I really don't know what you are talking about, but neither the real nor the imaginary part of x^2*exp(ix) is a particular solution to y''+y=x*sin(x).

5. Feb 3, 2008

### Dmak

whoops what i meant was a particular solution of the form:
$$y = x(A_{0} + A_{1}x)e^{xi}$$ you have to derive the coefficients by evaluating $$L[y]$$ and matching up the coefficients $$A_{0}, A_{1}$$ with the right hand side of the equation ( $$xe^{ix}$$ ) then you use the imaginary portion of this solution, this one was more tedious than I thought and I would recommend using the variation of parameters method.

6. Feb 3, 2008

### sweep123

thanks. thats really helpful. is there anyway of knowing what the particular integral is for any unhomogenous second order differential equation, or is it just trial and error?

7. Feb 3, 2008

### sweep123

ive just tried substituting the particular integral
y(x)= c1(x^2)sin(x)+c2(x^2)cos(x)+xc3sin(x)+xc4cos(x) into y"+y=xsinx. I end up with
2c1sin(x)+4xc1cos(x)+2c2cos(x)-4xc2sin(x)+2c3cos(x)-2c4sin(x)=xsin(x)

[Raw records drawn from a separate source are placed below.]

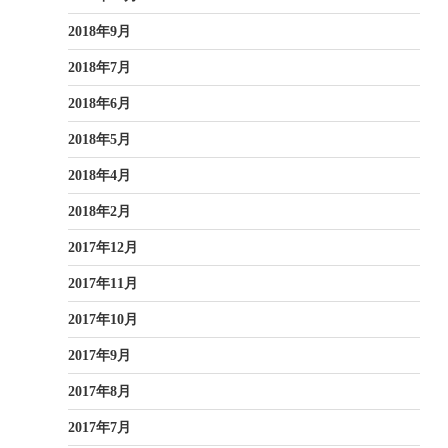
2018年9月
2018年7月
2018年6月
2018年5月
2018年4月
2018年2月
2017年12月
2017年11月
2017年10月
2017年9月
2017年8月
2017年7月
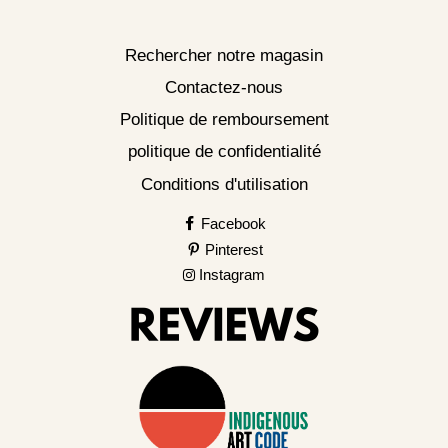
Rechercher notre magasin
Contactez-nous
Politique de remboursement
politique de confidentialité
Conditions d'utilisation
Facebook
Pinterest
Instagram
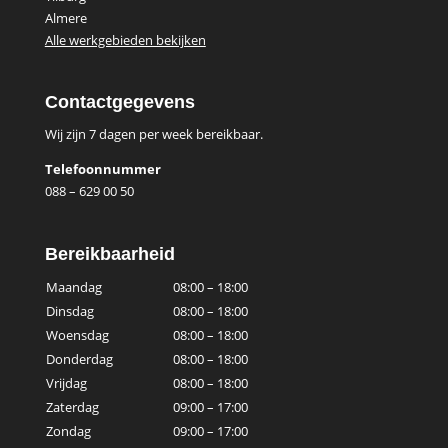
Almere
Alle werkgebieden bekijken
Contactgegevens
Wij zijn 7 dagen per week bereikbaar.
Telefoonnummer
088 – 629 00 50
Bereikbaarheid
Maandag
08:00 – 18:00
Dinsdag
08:00 – 18:00
Woensdag
08:00 – 18:00
Donderdag
08:00 – 18:00
Vrijdag
08:00 – 18:00
Zaterdag
09:00 – 17:00
Zondag
09:00 – 17:00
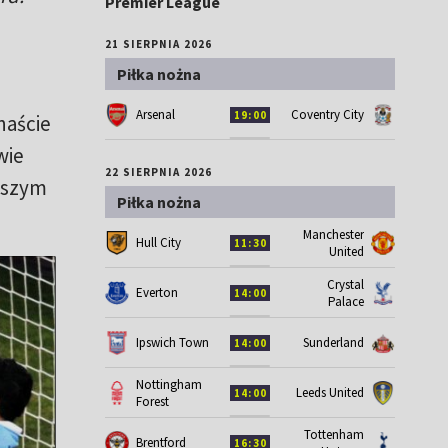
Premier League
21 SIERPNIA 2026
Piłka nożna
Arsenal
Coventry City
19:00
naście
wie
22 SIERPNIA 2026
iższym
Piłka nożna
Manchester
Hull City
11:30
United
Crystal
Everton
14:00
Palace
Ipswich Town
Sunderland
14:00
Nottingham
Leeds United
14:00
Forest
Tottenham
Brentford
16:30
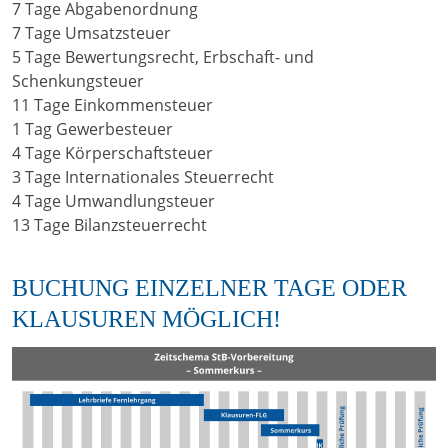
7 Tage Abgabenordnung
7 Tage Umsatzsteuer
5 Tage Bewertungsrecht, Erbschaft- und
Schenkungsteuer
11 Tage Einkommensteuer
1 Tag Gewerbesteuer
4 Tage Körperschaftsteuer
3 Tage Internationales Steuerrecht
4 Tage Umwandlungsteuer
13 Tage Bilanzsteuerrecht
BUCHUNG EINZELNER TAGE ODER
KLAUSUREN MÖGLICH!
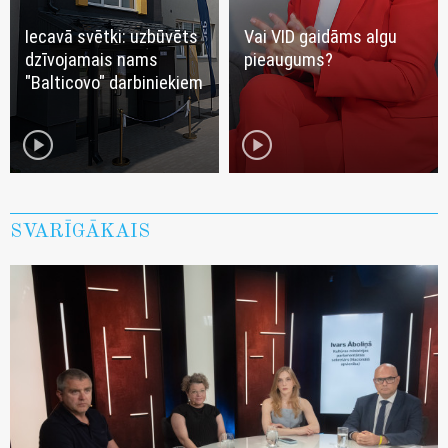
Iecavā svētki: uzbūvēts
Vai VID gaidāms algu
dzīvojamais nams
pieaugums?
"Balticovo" darbiniekiem
play_circle
play_circle
SVARĪGĀKAIS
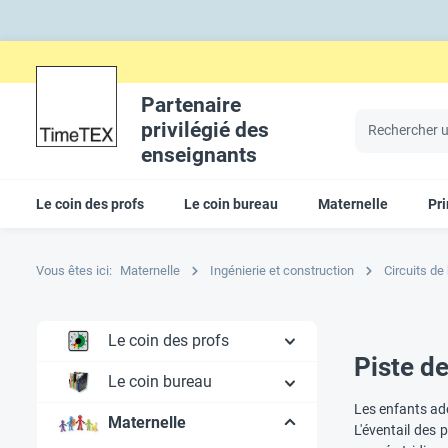
Partenaire
privilégié des
enseignants
Le coin des profs
Le coin bureau
Maternelle
Pr
Vous êtes ici:
Maternelle
Ingénierie et construction
Circuits de 
Le coin des profs
Piste de
Le coin bureau
Les enfants ador
Maternelle
L'éventail des 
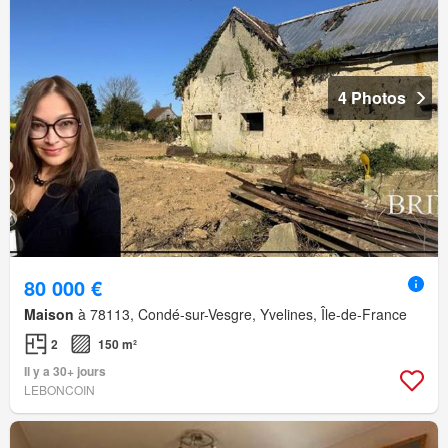
4 Photos
80 000 €
Maison
à 78113, Condé-sur-Vesgre, Yvelines, Île-de-France
2
150 m²
Il y a 30+ jours
LEBONCOIN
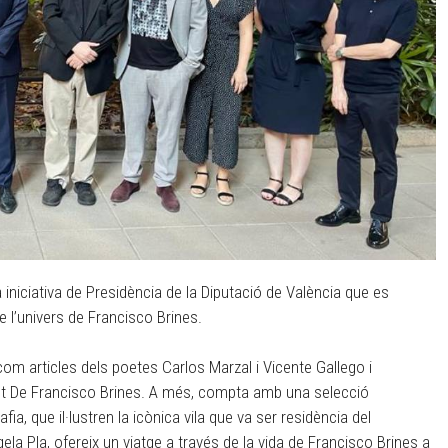
na iniciativa de Presidència de la Diputació de València que es
de l’univers de Francisco Brines.
ixí com articles dels poetes Carlos Marzal i Vicente Gallego i
alent De Francisco Brines. A més, compta amb una selecció
ia, que il·lustren la icònica vila que va ser residència del
gela Pla, ofereix un viatge a través de la vida de Francisco Brines a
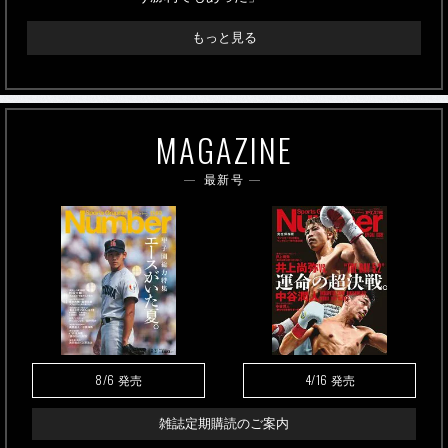
もっと見る
MAGAZINE
最新号
8/6
4/16
発売
発売
雑誌定期購読のご案内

This doesn't look solvable. Ive checked my differentiating a couple of times and it looks okay. Any suggestions where I may be going wrong?

Last edited: Feb 3, 2008
8. Feb 3, 2008

### Dmak

This would be a fine method: http://www.sosmath.com/diffeq/second/variation/variation.html

essentially find two homogeneous solutions $$y_{1}, y_{2}$$ then using those you can find a solution to the differentiall equation of the form,

$$\phi(x) = y_{1}u_{1} + y_{2}u_{2}$$
where
$$u'_{1} = \frac{-sin(x)y_{2}}{W[y_{1}, y_{2}]}$$
$$u'_{2} = \frac{sin(x)y_{1}}{W[y_{1}, y_{2}]}$$
and
$$W[y_{1}, y_{2}] = y_{1}'y_{2} - y_{1}y_{2}'$$

Last edited: Feb 3, 2008
9. Feb 3, 2008

### Dick

It is solvable. How about c1=c4=0 and c2=-1/4 and c3=1/4? You just have to try harder.

10. Feb 4, 2008

### sweep123

oh yeah. i should have spent a bit more time on that. Thanks